We adopted a scientific approach to identify the poorest households across Tamil Nadu. Using the state family database (SFD) and extensive field verification, ward-level scrutiny, village consultations, and public displays for claims and objections, we ensured that the identification process was transparent. It covered families facing homelessness, destitute widows and widowers, elderly people living alone, single-parent households, orphaned children, people with disabilities or mental health challenges, families requiring special care, transgender persons, and the most marginalised tribal communities. It also incorporated data from major welfare programmes such as the Kalaignar Magalir Urimai Thogai scheme, the Kalaignar Veetu Vasathi Thittam, the Kalaignar Kanavu Illam initiative, the Antyodaya Anna Yojana, the Makkalai Thedi Maruthuvam chronic care support, POSHAN nutrition programmes, PVTG development schemes, orphan care, the Unique Disability ID card system and the Chief Minister’s Comprehensive Health Insurance Scheme.
The SFD enabled us to map deprivation in all its forms including homelessness, old age without support, single parenthood, disability, chronic illness, and social exclusion. By converging housing, health insurance, nutrition, employment, pensions, documentation, credit, and emergency support at the household level, and by monitoring delivery in real time through district- and state-level reviews, we are ensuring assistance reaches families as a complete solution rather than fragmented benefits.
Poverty is never one-dimensional; thus, our response must address all these dimensions together in a coordinated manner.
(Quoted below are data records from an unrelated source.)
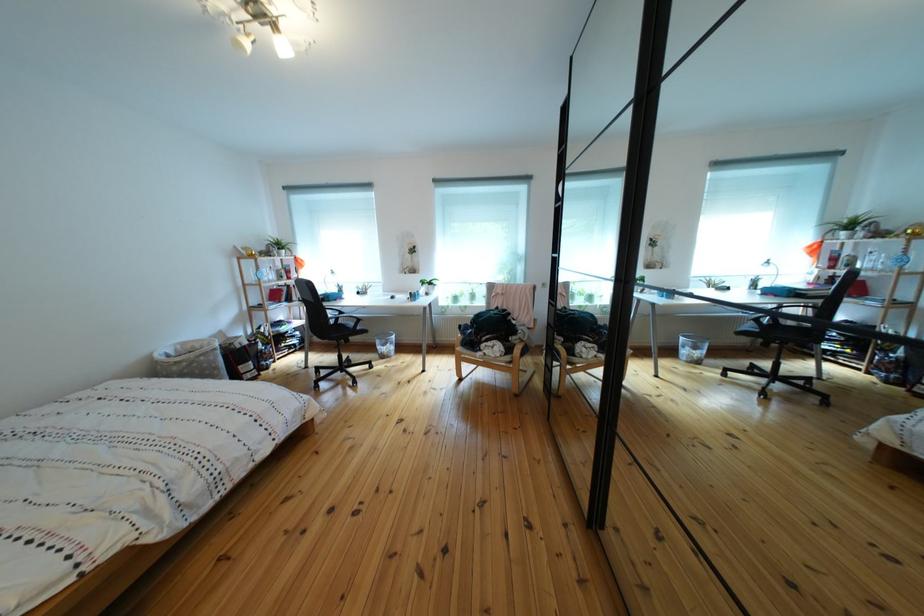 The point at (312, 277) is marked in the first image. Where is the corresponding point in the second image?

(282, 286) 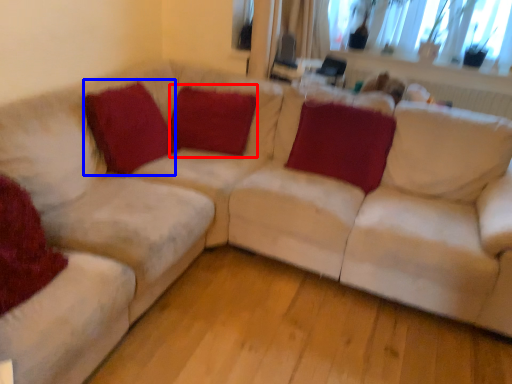 Question: Which of the following is the closest to the observer, pillow (highlighted by a red box) or pillow (highlighted by a blue box)?

Choices:
 (A) pillow
 (B) pillow

Answer: (B) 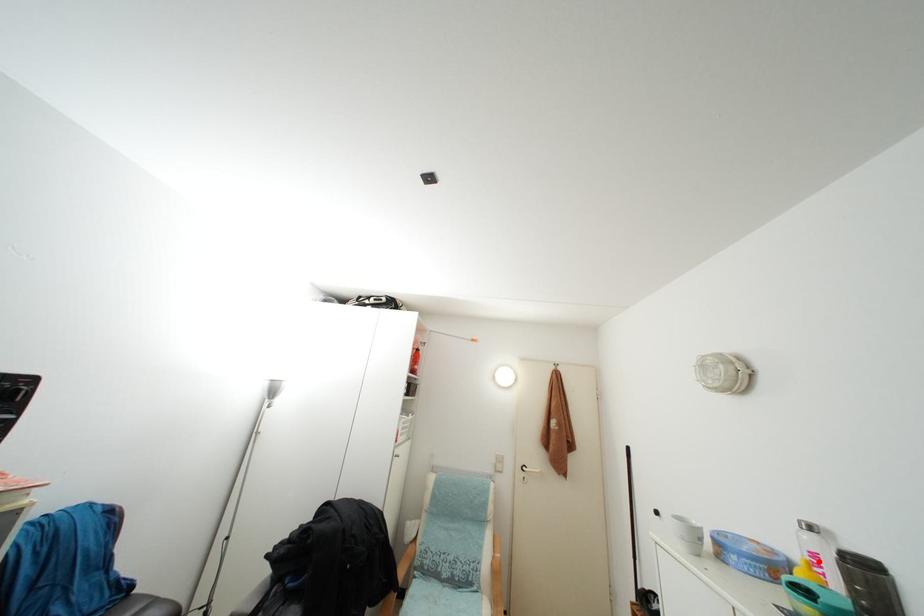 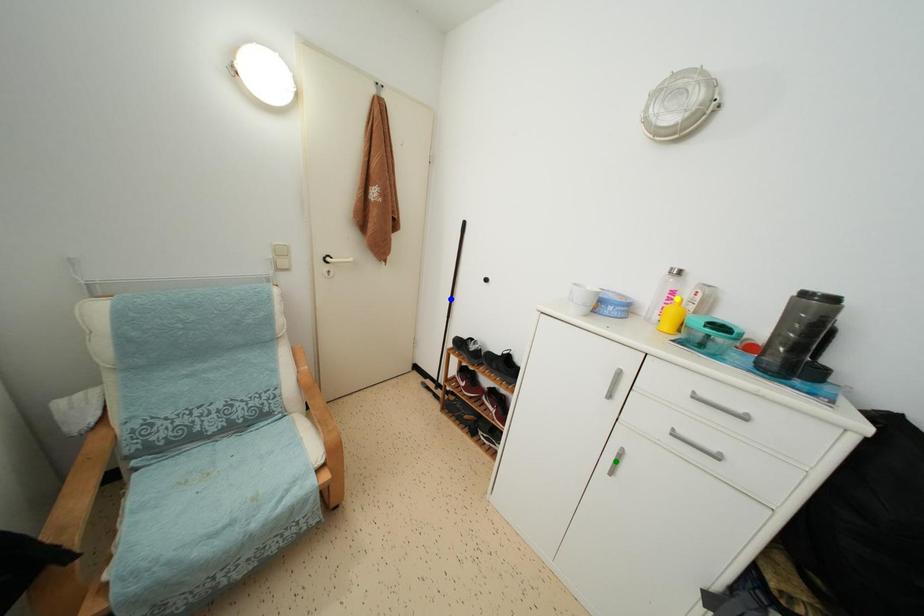 Question: I am providing you with two images of the same scene from different viewpoints. A red point is marked on the first image. You are given multiple points on the second image. In image 2, which mark is for the same physical point as the one in image 1?

Choices:
 (A) green point
 (B) yellow point
 (C) blue point

Answer: (B) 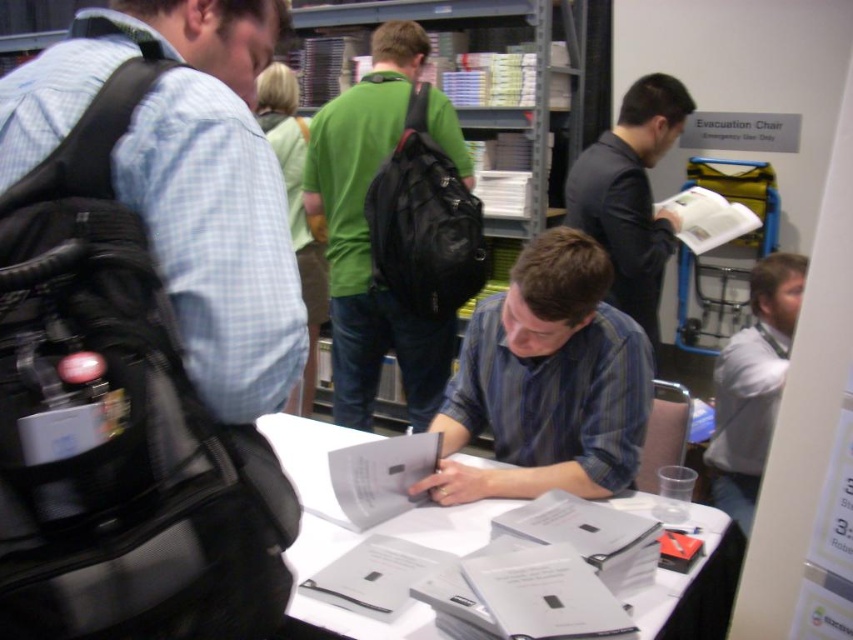 Can you confirm if dark gray suit jacket at upper right is bigger than white shirt at right?

Indeed, dark gray suit jacket at upper right has a larger size compared to white shirt at right.

Who is positioned more to the left, dark gray suit jacket at upper right or white shirt at right?

Positioned to the left is dark gray suit jacket at upper right.

Where is `dark gray suit jacket at upper right`? The image size is (853, 640). dark gray suit jacket at upper right is located at coordinates (630, 195).

Image resolution: width=853 pixels, height=640 pixels. Identify the location of dark gray suit jacket at upper right. (630, 195).

Looking at this image, does blue striped shirt at center appear on the left side of green matte backpack at center?

No, blue striped shirt at center is not to the left of green matte backpack at center.

Is blue striped shirt at center shorter than green matte backpack at center?

Indeed, blue striped shirt at center has a lesser height compared to green matte backpack at center.

Image resolution: width=853 pixels, height=640 pixels. What do you see at coordinates (547, 381) in the screenshot?
I see `blue striped shirt at center` at bounding box center [547, 381].

Where is `blue striped shirt at center`? This screenshot has height=640, width=853. blue striped shirt at center is located at coordinates [x=547, y=381].

This screenshot has height=640, width=853. What do you see at coordinates (752, 385) in the screenshot? I see `white shirt at right` at bounding box center [752, 385].

Which of these two, white shirt at right or white paper at center, stands taller?

white shirt at right is taller.

Who is more distant from viewer, (756,278) or (265,426)?

Point (756,278)

You are a GUI agent. You are given a task and a screenshot of the screen. Output one action in this format:
    pyautogui.click(x=<x>, y=<y>)
    Task: Click on the white shirt at right
    The height and width of the screenshot is (640, 853).
    Given the screenshot: What is the action you would take?
    pyautogui.click(x=752, y=385) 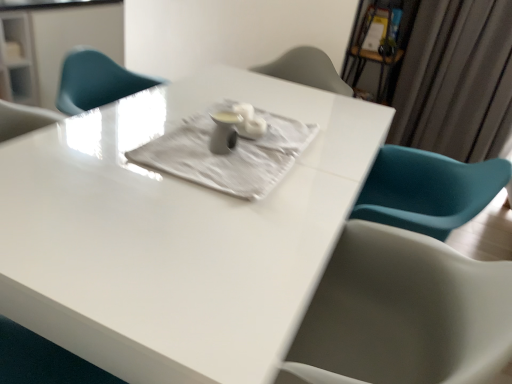 Where is `vacant space to the right of white textured cloth at center`? This screenshot has width=512, height=384. vacant space to the right of white textured cloth at center is located at coordinates (340, 153). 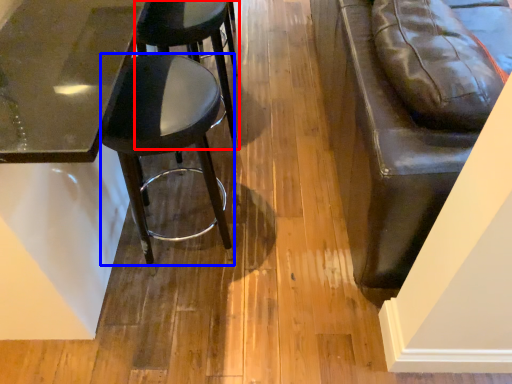 Question: Among these objects, which one is farthest to the camera, stool (highlighted by a red box) or stool (highlighted by a blue box)?

Choices:
 (A) stool
 (B) stool

Answer: (A) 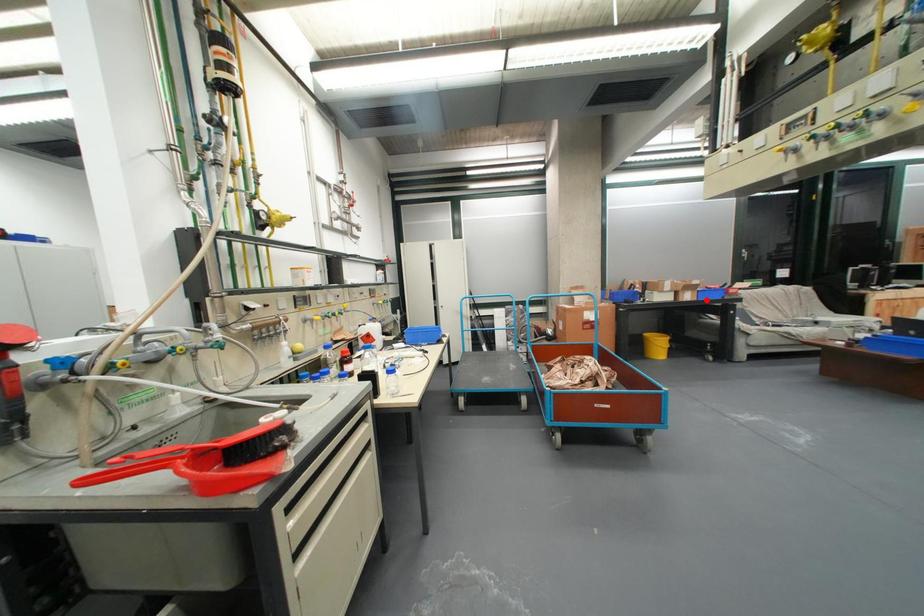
Livelihood loans have reached 2,269 families, and 2,299 families have obtained economic bank credit to expand their income-generating activities. About 14,732 families have received job cards under the Mahatma Gandhi National Rural Employment Guarantee Scheme. Another 140 families have received orders to construct houses, and 560 families have been issued house site pattas, ensuring long-term residential security.
To protect the elderly and vulnerable, 178 households have been sanctioned old age pensions, and 97 have been granted other forms of social security pensions. Documentation support has also been extended. Aadhaar cards have been issued to 1,382 families, and 612 families have received UDID cards for persons with disabilities. Health security has been strengthened with 19,929 families receiving CMCHIS health insurance cards.
Parallel to this, we introduced the poverty reduction fund, which serves as an emergency buffer for families experiencing distress due to hunger, medical emergencies, natural disasters, educational expenses, livelihood shocks, or other crises. This fund provides grants ranging from `4,000 to `20,000 at low interest rates through panchayat-level federations.
It is a locally managed support system that responds with speed and precision to the needs identified by village poverty reduction committees and approved by the gram sabha. For 2025-26, support through this fund has been sanctioned for 2,35,870 identified families across 12,298 village panchayats, amounting to `227.67cr.
This marks a significant step forward, but our resolve extends far beyond this milestone. This is just the beginning. We will expand our efforts, intensify our focus, and remain unwavering until we have secured dignity and prosperity for every family in Tamil Nadu.
On Dec 6, at Chennai’s Anna Centenary Library, the govt convened an event where Thayumanavar scheme beneficiaries received assistance tailored to their needs. District-level events were held simultaneously across Tamil Nadu under the leadership of ministers, members of Parliament, and members of the legislative assembly. In this initial phase, one lakh beneficiaries received `75cr from the poverty reduction fund.
The spirit that guides us in this mission is the Dravidian model. Our focus is always on dignity, rights, people’s participation and evidence-based governance. Welfare in Tamil Nadu is not an act of generosity. It is an investment in the future of our people. We will carry this mission forward until the day not a single family is left behind.